By Eric Onstad
LONDON (Reuters) -Trafigura’s former head nickel trader denied allegations by Indian businessman Prateek Gupta on Monday in a London trial that he helped devise a $600 million fraud to swap expensive metals for cheap or worthless ones.
Geneva-based Trafigura sued Gupta over two years ago, alleging he was the mastermind of a fraud in which he and his companies agreed to provide high-quality 99.8% pure nickel but delivered steel or scrap instead.
Gupta, based in Dubai, has retorted that Trafigura staff devised the scheme, coming up with a complex merry-go-round of transactions that would appear to inflate its standing in nickel trading.
“I did not devise, know of, or participate in any such arrangement,” Sokratis Oikonomou, who became head of nickel trading at Trafigura in 2017, told a London High Court trial in a written witness statement.
“I am insulted by the suggestion that I would sacrifice my integrity and jeopardise my career to devise and propose such a plan.”
Trafigura terminated his employment in January 2023 after around 16 years with the company.
EVIDENCE AND INTERNAL PROBE
In December 2023, Gupta and his lawyers produced chat exchanges and emails with Trafigura staff that he alleged were proof that he was not alone in the operation.
Trafigura has previously said it looked into whether staff colluded with Gupta, but was satisfied by their denials.

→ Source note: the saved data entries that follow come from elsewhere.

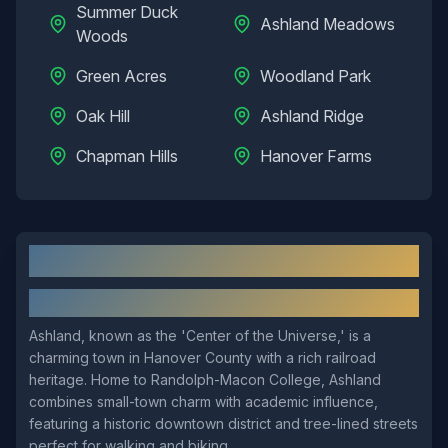
Summer Duck
Ashland Meadows
Woods
Green Acres
Woodland Park
Oak Hill
Ashland Ridge
Chapman Hills
Hanover Farms
Ashland
, VA: Local Overview
About
Ashland
Ashland, known as the 'Center of the Universe,' is a
charming town in Hanover County with a rich railroad
heritage. Home to Randolph-Macon College, Ashland
combines small-town charm with academic influence,
featuring a historic downtown district and tree-lined streets
perfect for walking and biking.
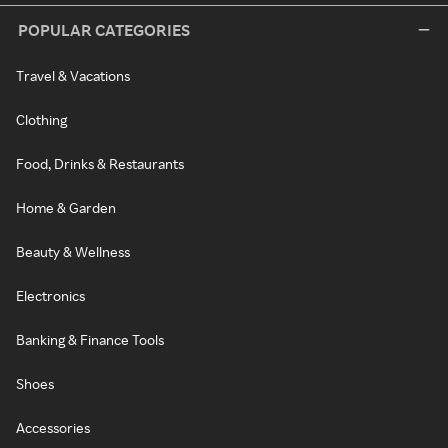
POPULAR CATEGORIES
Travel & Vacations
Clothing
Food, Drinks & Restaurants
Home & Garden
Beauty & Wellness
Electronics
Banking & Finance Tools
Shoes
Accessories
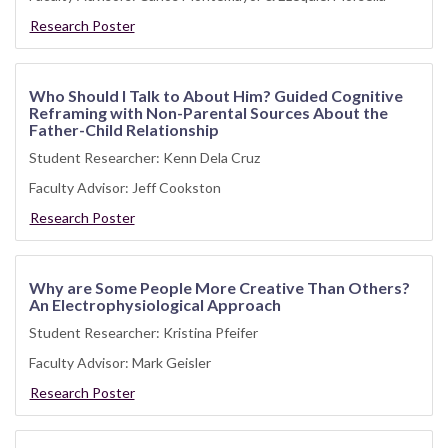
Research Poster
Who Should I Talk to About Him? Guided Cognitive
Reframing with Non-Parental Sources About the
Father-Child Relationship
Student Researcher: Kenn Dela Cruz
Faculty Advisor: Jeff Cookston
Research Poster
Why are Some People More Creative Than Others?
An Electrophysiological Approach
Student Researcher: Kristina Pfeifer
Faculty Advisor: Mark Geisler
Research Poster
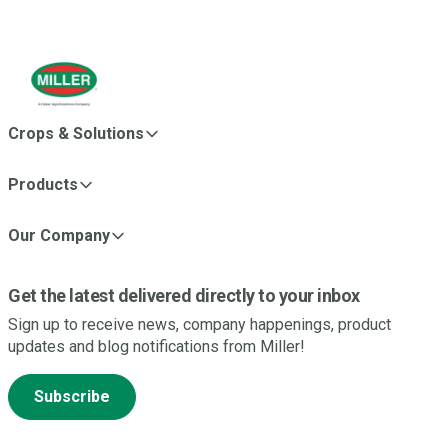
Crops & Solutions
Products
Our Company
Get the latest delivered directly to your inbox
Sign up to receive news, company happenings, product
updates and blog notifications from Miller!
Subscribe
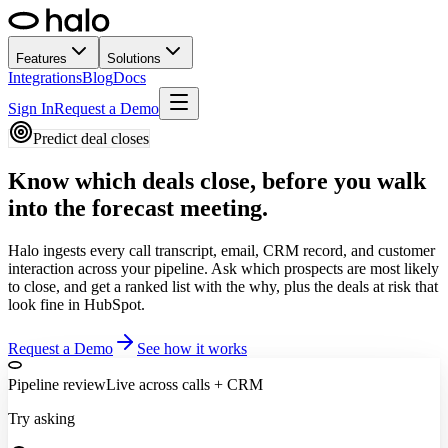
Features
Solutions
Integrations
Blog
Docs
Sign In
Request a Demo
Predict deal closes
Know which deals close,
before you walk
into the forecast meeting.
Halo ingests every call transcript, email, CRM record, and customer
interaction across your pipeline. Ask which prospects are most likely
to close, and get a ranked list with the why, plus the deals at risk that
look fine in HubSpot.
Request a Demo
See how it works
Pipeline review
Live across calls + CRM
Try asking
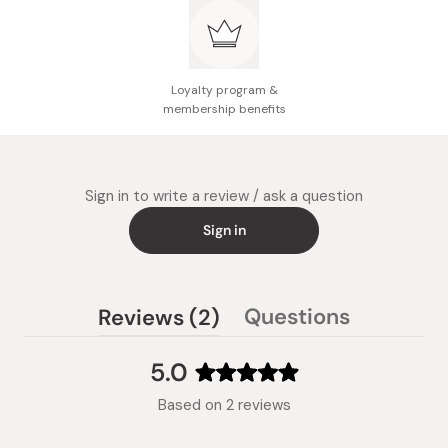
Loyalty program &
membership benefits
Sign in to write a review / ask a question
Sign in
(tab
Questions
Reviews
2
(tab
expanded)
collapsed)
5.0
Rated
Based on 2 reviews
5.0
out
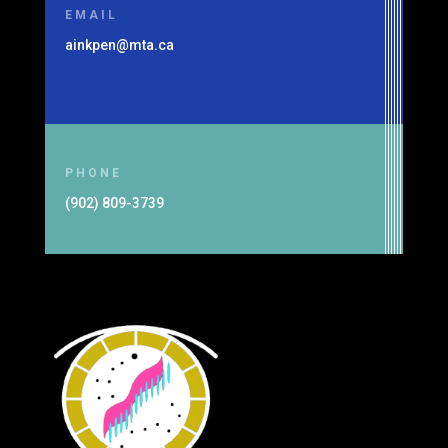
EMAIL
ainkpen@mta.ca
PHONE
(902) 809-3739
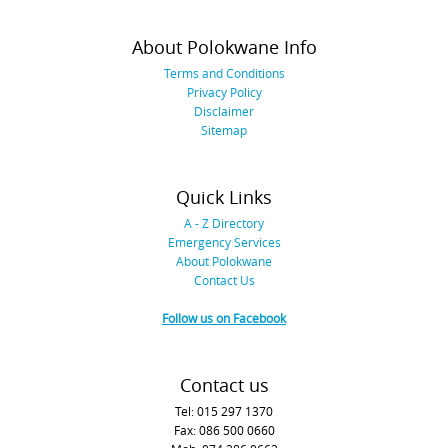
About Polokwane Info
Terms and Conditions
Privacy Policy
Disclaimer
Sitemap
Quick Links
A - Z Directory
Emergency Services
About Polokwane
Contact Us
Follow us on Facebook
Contact us
Tel: 015 297 1370
Fax: 086 500 0660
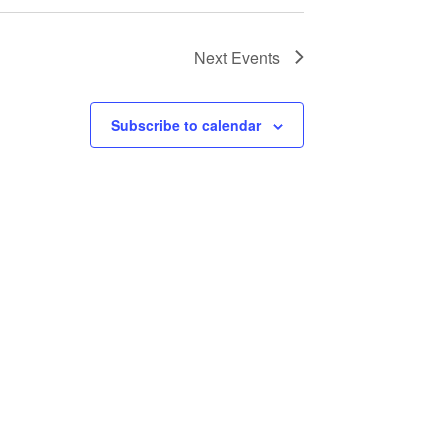
Next
Events
Subscribe to calendar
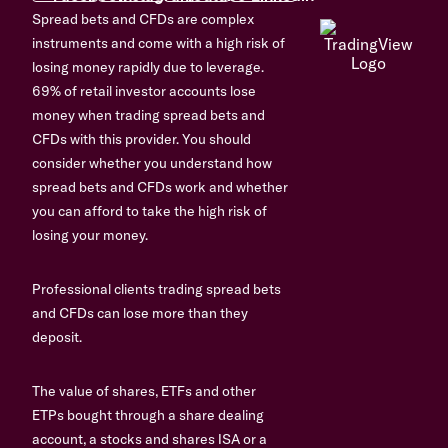
Spread bets and CFDs are complex
instruments and come with a high risk of
losing money rapidly due to leverage.
69% of retail investor accounts lose
money when trading spread bets and
CFDs with this provider. You should
consider whether you understand how
spread bets and CFDs work and whether
you can afford to take the high risk of
losing your money.
Professional clients trading spread bets
and CFDs can lose more than they
deposit.
The value of shares, ETFs and other
ETPs bought through a share dealing
account, a stocks and shares ISA or a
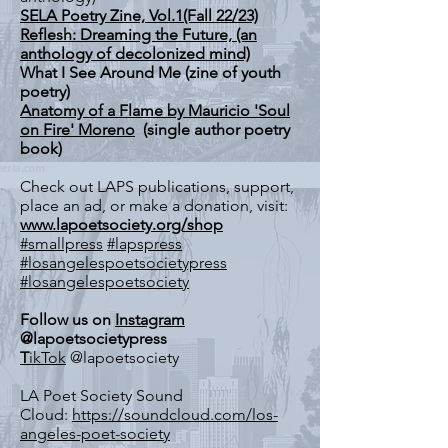
SELA Poetry Zine, Vol.1(Fall 22/23)
Reflesh: Dreaming the Future, (an
anthology of decolonized mind)
What I See Around Me (zine of youth
poetry)
Anatomy of a Flame by Mauricio 'Soul
on Fire' Moreno
(single author poetry
book)
Check out LAPS publications, support,
place an ad, or make a donation, visit:
www.lapoetsociety.org/shop
#smallpress
#lapspress
#losangelespoetsocietypress
#losangelespoetsociety
Follow us on
Instagram
@lapoetsocietypress
T
ikTok
@lapoetsociety
LA Poet Society Sound
Cloud:
https://soundcloud.com/los-
angeles-poet-society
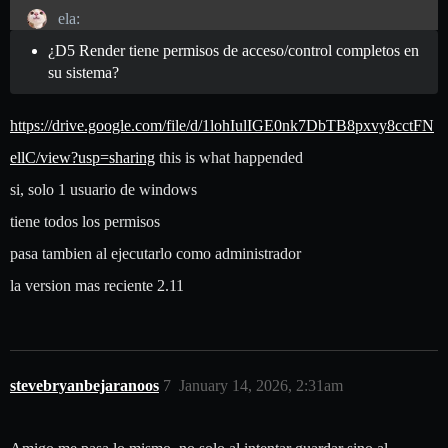
ela:
¿D5 Render tiene permisos de acceso/control completos en
su sistema?
https://drive.google.com/file/d/1lohIulIGE0nk7DbTB8pxvy8cctFN
ellC/view?usp=sharing
this is what happended
si, solo 1 usuario de windows
tiene todos los permisos
pasa tambien al ejecutarlo como administrador
la version mas reciente 2.11
stevebryanbejaranoos
7
January 14, 2026, 2:31am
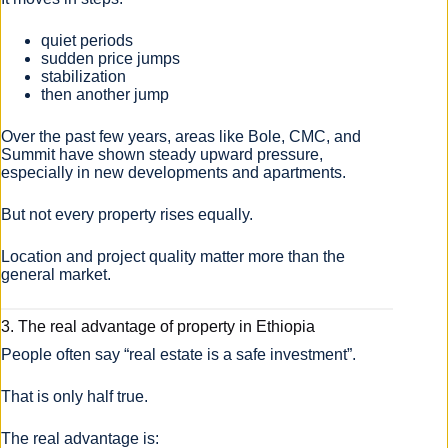
quiet periods
sudden price jumps
stabilization
then another jump
Over the past few years, areas like Bole, CMC, and
Summit have shown steady upward pressure,
especially in new developments and apartments.
But not every property rises equally.
Location and project quality matter more than the
general market.
3. The real advantage of property in Ethiopia
People often say “real estate is a safe investment”.
That is only half true.
The real advantage is:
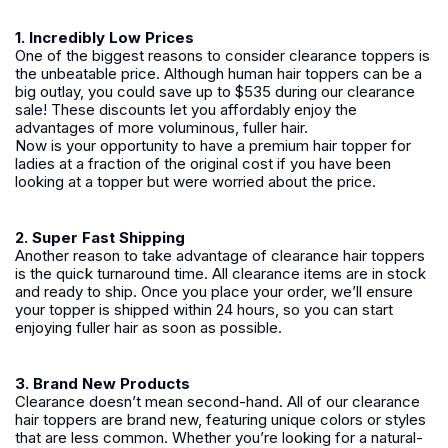
1. Incredibly Low Prices
One of the biggest reasons to consider clearance toppers is
the unbeatable price. Although human hair toppers can be a
big outlay, you could save up to $535 during our clearance
sale! These discounts let you affordably enjoy the
advantages of more voluminous, fuller hair.
Now is your opportunity to have a premium hair topper for
ladies at a fraction of the original cost if you have been
looking at a topper but were worried about the price.
2. Super Fast Shipping
Another reason to take advantage of clearance hair toppers
is the quick turnaround time. All clearance items are in stock
and ready to ship. Once you place your order, we’ll ensure
your topper is shipped within 24 hours, so you can start
enjoying fuller hair as soon as possible.
3. Brand New Products
Clearance doesn’t mean second-hand. All of our clearance
hair toppers are brand new, featuring unique colors or styles
that are less common. Whether you’re looking for a natural-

Gupta lawyer Louise Hutton suggested to Oikonomou that a message from former Trafigura Indian-based trader Harshdeep Bhatia mentioning “red flags” in trading with Gupta showed that both men knew about the fraud.
“That is not true,” Oikonomou said, adding that Bhatia must have been referring to day-to-day issues resulting from the COVID-19 pandemic, which caused disruptions to many clients.
Bhatia did not respond to an emailed request for comment.
Oikonomou said in his witness statement he discovered in November 2022 Trafigura staff had not insisted on certificates of analysis before paying for cargoes and that some of the documents did not include the correct codes for pure nickel.
“I was surprised when I found out about this because it
indicated that the operations team had not followed protocol.”
He added, however, that shipping codes in most of the trades with Gupta were not relevant due to a transit financing arrangement with him and analysis was only needed for delivering to the London Metal Exchange or other customers.
Gupta said Oikonomou proposed in May 2019 to boost nickel trading between Trafigura and Gupta’s firms to 50,000 metric tons a year, but Gupta said he replied that there was not enough high-grade nickel and proposed to include scrap and alloys.
Oikonomou rejected trading low-grade nickel in the open, because Trafigura’s bank Citi would only finance high-grade nickel, Gupta said.
Citi has declined to comment on the fraud case.
Gupta remains subject to a freezing order on his assets, which Gupta unsuccessfully sought to lift in December 2023.